## Extracted page text data

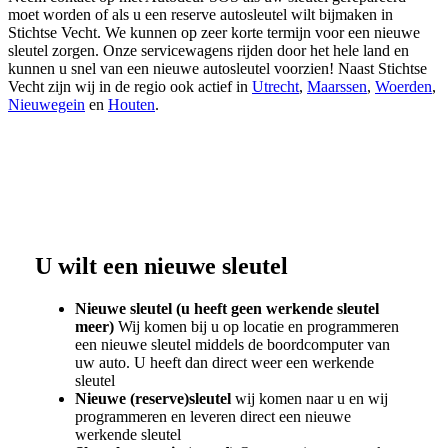
moet worden of als u een reserve autosleutel wilt bijmaken in
Stichtse Vecht. We kunnen op zeer korte termijn voor een nieuwe
sleutel zorgen. Onze servicewagens rijden door het hele land en
kunnen u snel van een nieuwe autosleutel voorzien! Naast Stichtse
Vecht zijn wij in de regio ook actief in
Utrecht
,
Maarssen
,
Woerden
,
Nieuwegein
en
Houten
.
U wilt een nieuwe sleutel
Nieuwe sleutel (u heeft geen werkende sleutel
meer)
Wij komen bij u op locatie en programmeren
een nieuwe sleutel middels de boordcomputer van
uw auto. U heeft dan direct weer een werkende
sleutel
Nieuwe (reserve)sleutel
wij komen naar u en wij
programmeren en leveren direct een nieuwe
werkende sleutel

## YOUR INSTRUCTIONS
The data above should be set down again exactly, with the pictures omitted.

## EXPECTED ANSWER
moet worden of als u een reserve autosleutel wilt bijmaken in
Stichtse Vecht. We kunnen op zeer korte termijn voor een nieuwe
sleutel zorgen. Onze servicewagens rijden door het hele land en
kunnen u snel van een nieuwe autosleutel voorzien! Naast Stichtse
Vecht zijn wij in de regio ook actief in
Utrecht
,
Maarssen
,
Woerden
,
Nieuwegein
en
Houten
.
U wilt een nieuwe sleutel
Nieuwe sleutel (u heeft geen werkende sleutel
meer)
Wij komen bij u op locatie en programmeren
een nieuwe sleutel middels de boordcomputer van
uw auto. U heeft dan direct weer een werkende
sleutel
Nieuwe (reserve)sleutel
wij komen naar u en wij
programmeren en leveren direct een nieuwe
werkende sleutel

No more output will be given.